Page-level text extractions
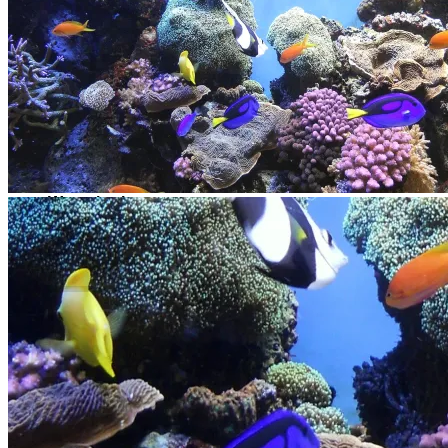
Es befinden sich keine Produkte im Warenkorb.
Zurück zum Shop
0
Warenkorb
Es befinden sich keine Produkte im Warenkorb.
Zurück zum Shop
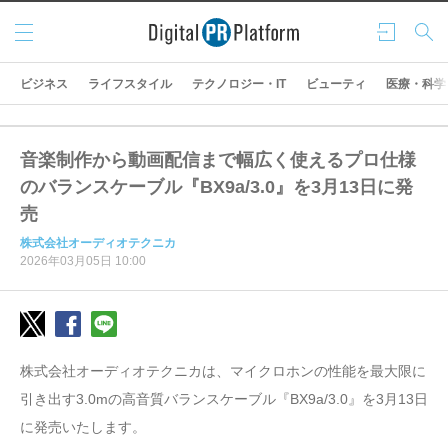
メニ
ログ
検索
ュー
イン
ビジネス
ライフスタイル
テクノロジー・IT
ビューティ
医療・科学
音楽制作から動画配信まで幅広く使えるプロ仕様
のバランスケーブル『BX9a/3.0』を3月13日に発
売
株式会社オーディオテクニカ
2026年03月05日 10:00
株式会社オーディオテクニカは、マイクロホンの性能を最大限に
引き出す3.0mの高音質バランスケーブル『BX9a/3.0』を3月13日
に発売いたします。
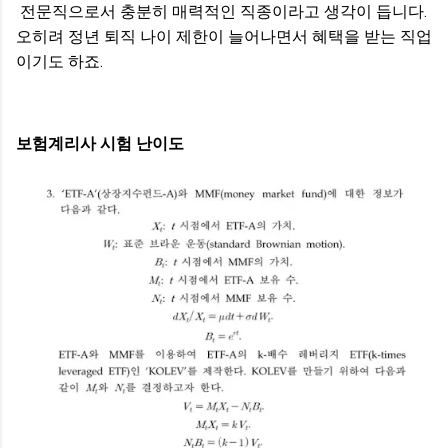
전문직으로서 충분히 매력적인 직종이라고 생각이 듭니다.
오히려 정년 퇴직 나이 제한이 늘어나면서 혜택을 받는 직업
이기도 하죠.
보험계리사 시험 난이도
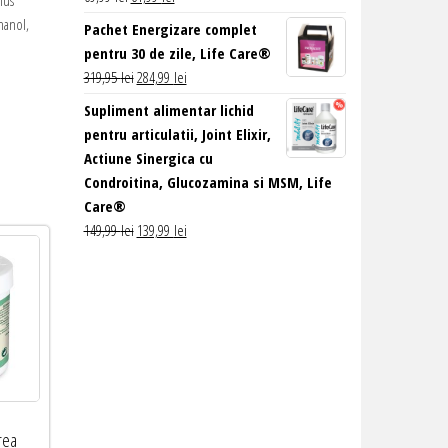
nus
inițial
curent
hanol,
Pachet Energizare complet
a
este:
pentru 30 de zile, Life Care®
fost:
61,99 lei.
Prețul
Prețul
319,95
lei
284,99
lei
69,99 lei.
inițial
curent
Supliment alimentar lichid
a
este:
pentru articulatii, Joint Elixir,
fost:
284,99 lei.
Actiune Sinergica cu
319,95 lei.
Condroitina, Glucozamina si MSM, Life
Care®
Prețul
Prețul
149,99
lei
139,99
lei
inițial
curent
a
este:
fost:
139,99 lei.
149,99 lei.
rea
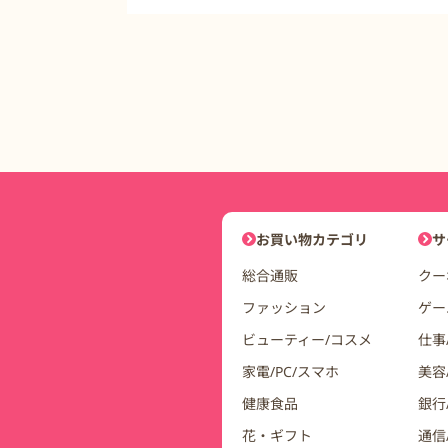
DDuetコインモールナビゲーシ
お買い物カテゴリ
サ
総合通販
クー
ファッション
ゲー
ビューティー/コスメ
仕事
家電/PC/スマホ
美容
健康食品
銀行/
花・ギフト
通信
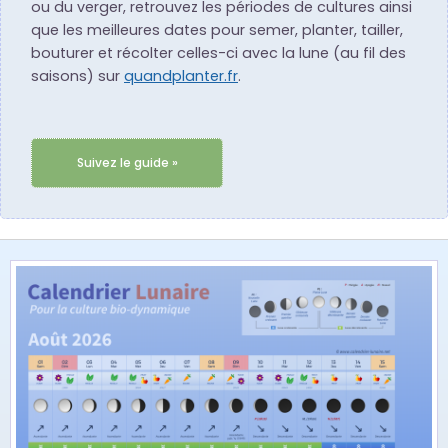
ou du verger, retrouvez les périodes de cultures ainsi
que les meilleures dates pour semer, planter, tailler,
bouturer et récolter celles-ci avec la lune (au fil des
saisons) sur
quandplanter.fr
.
Suivez le guide »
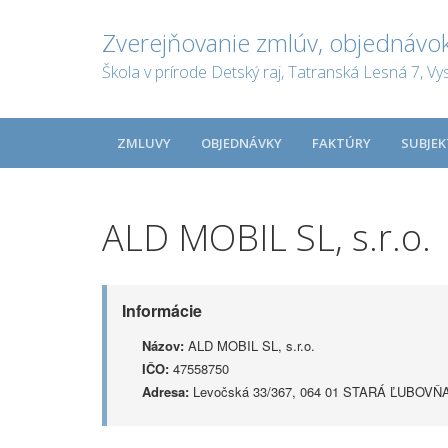
Zverejňovanie zmlúv, objednávok
Škola v prírode Detský raj, Tatranská Lesná 7, Vy
ZMLUVY
OBJEDNÁVKY
FAKTÚRY
SUBJEK
ALD MOBIL SL, s.r.o.
Informácie
Názov:
ALD MOBIL SL, s.r.o.
IČO:
47558750
Adresa:
Levočská 33/367, 064 01 STARÁ ĽUBOVŇ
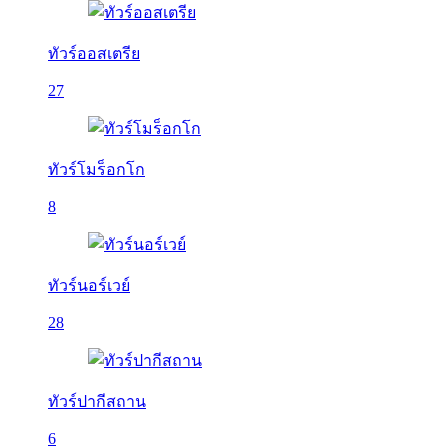
ทัวร์ออสเตรีย
27
ทัวร์โมร็อกโก
8
ทัวร์นอร์เวย์
28
ทัวร์ปากีสถาน
6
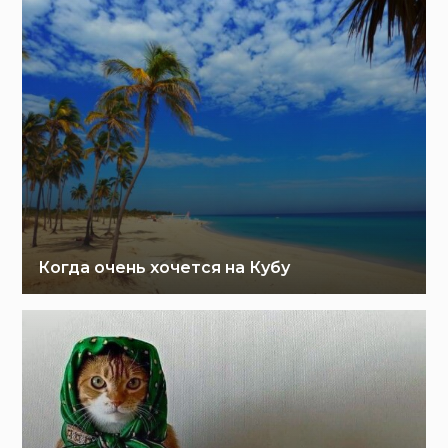
Когда очень хочется на Кубу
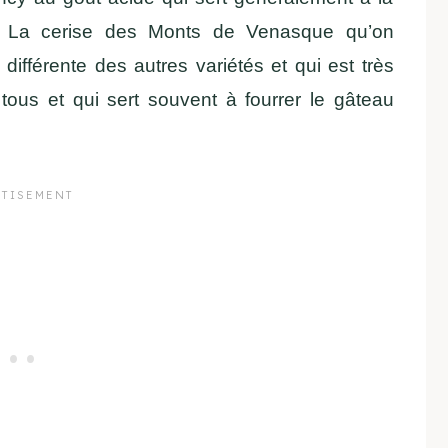
s. La cerise des Monts de Venasque qu’on
différente des autres variétés et qui est très
 tous et qui sert souvent à fourrer le gâteau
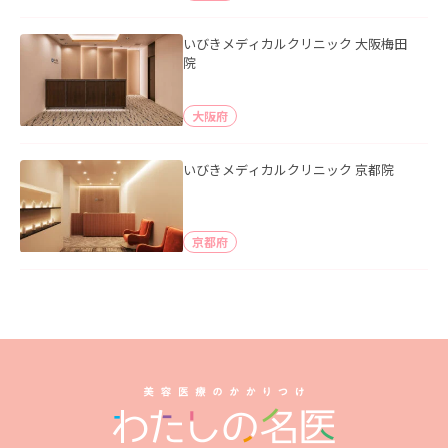
いびきメディカルクリニック 大阪梅田
院
大阪府
いびきメディカルクリニック 京都院
京都府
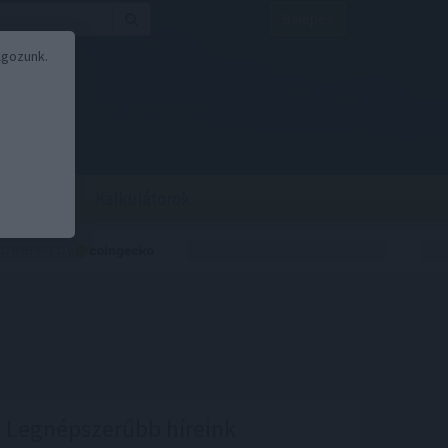
Belépés
lgozunk.
BOR
BIRS
Kalkulátorok
Legnépszerűbb híreink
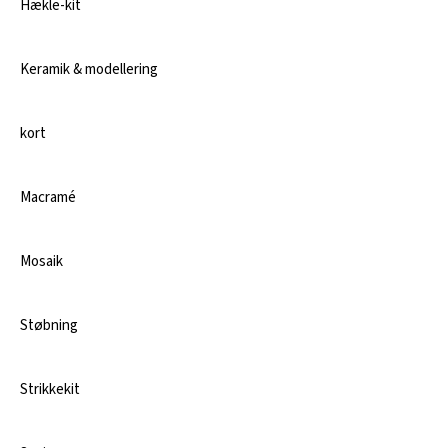
Hækle-kit
Keramik & modellering
kort
Macramé
Mosaik
Støbning
Strikkekit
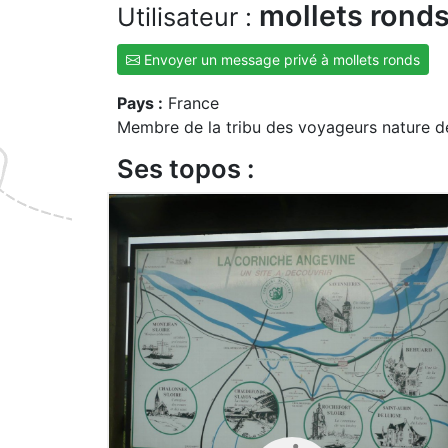
mollets rond
Utilisateur :
Envoyer un message privé à mollets ronds
Pays :
France
Membre de la tribu des voyageurs nature d
Ses topos :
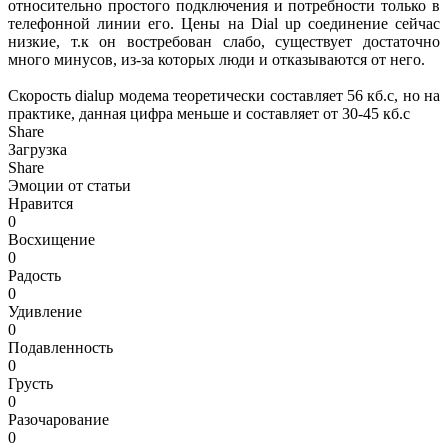
относительно простого подключения и потребности только в
телефонной линии его. Цены на Dial up соединение сейчас
низкие, т.к он востребован слабо, существует достаточно
много минусов, из-за которых люди и отказываются от него.
Скорость dialup модема теоретически составляет 56 кб.с, но на
практике, данная цифра меньше и составляет от 30-45 кб.с
Share
Загрузка
Share
Эмоции от статьи
Нравится
0
Восхищение
0
Радость
0
Удивление
0
Подавленность
0
Грусть
0
Разочарование
0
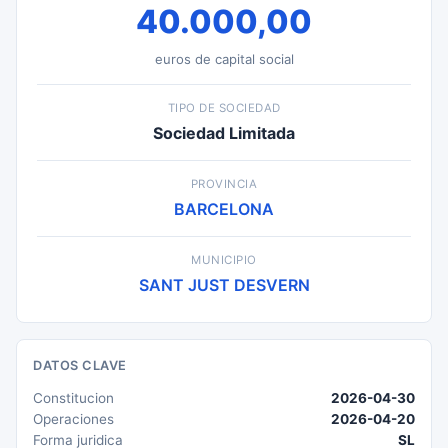
40.000,00
euros de capital social
TIPO DE SOCIEDAD
Sociedad Limitada
PROVINCIA
BARCELONA
MUNICIPIO
SANT JUST DESVERN
DATOS CLAVE
Constitucion
2026-04-30
Operaciones
2026-04-20
Forma juridica
SL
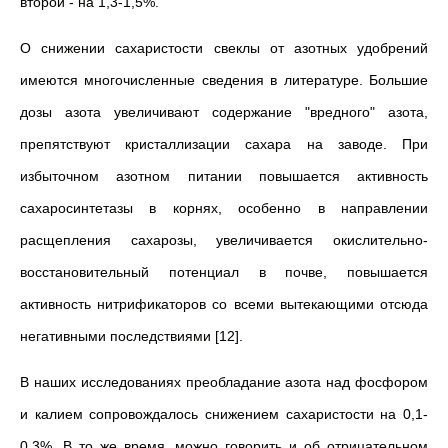
второй - на 1,3-1,5%.
О снижении сахаристости свеклы от азотных удобрений
имеются многочисленные сведения в литературе. Большие
дозы азота увеличи­вают содержание "вредного" азота,
препятствуют кристаллизации са­хара на заводе. При
избыточном азотном питании повышается активность
сахаросинтетазы в корнях, особенно в направлении
расщепления сахарозы, увеличивается окислительно-
восстановительный потенциал в почве, повышается
активность нитрификаторов со всеми вытекающими отсюда
негативными последствиями [12].
В наших исследованиях преобладание азота над фосфором
и ка­лием сопровождалось снижением сахаристости на 0,1-
0,3%. В то же время
можно говорить и об отрицательном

■ **AIM OF THE EXERCISE**: Retyping should start at the first line of the data above and stop after the line with "2026年03月05日 10:00", and no picture should be included.

■ **SOLVED PROBLEM**:
Es befinden sich keine Produkte im Warenkorb.
Zurück zum Shop
0
Warenkorb
Es befinden sich keine Produkte im Warenkorb.
Zurück zum Shop
メニ
ログ
検索
ュー
イン
ビジネス
ライフスタイル
テクノロジー・IT
ビューティ
医療・科学
音楽制作から動画配信まで幅広く使えるプロ仕様
のバランスケーブル『BX9a/3.0』を3月13日に発
売
株式会社オーディオテクニカ
2026年03月05日 10:00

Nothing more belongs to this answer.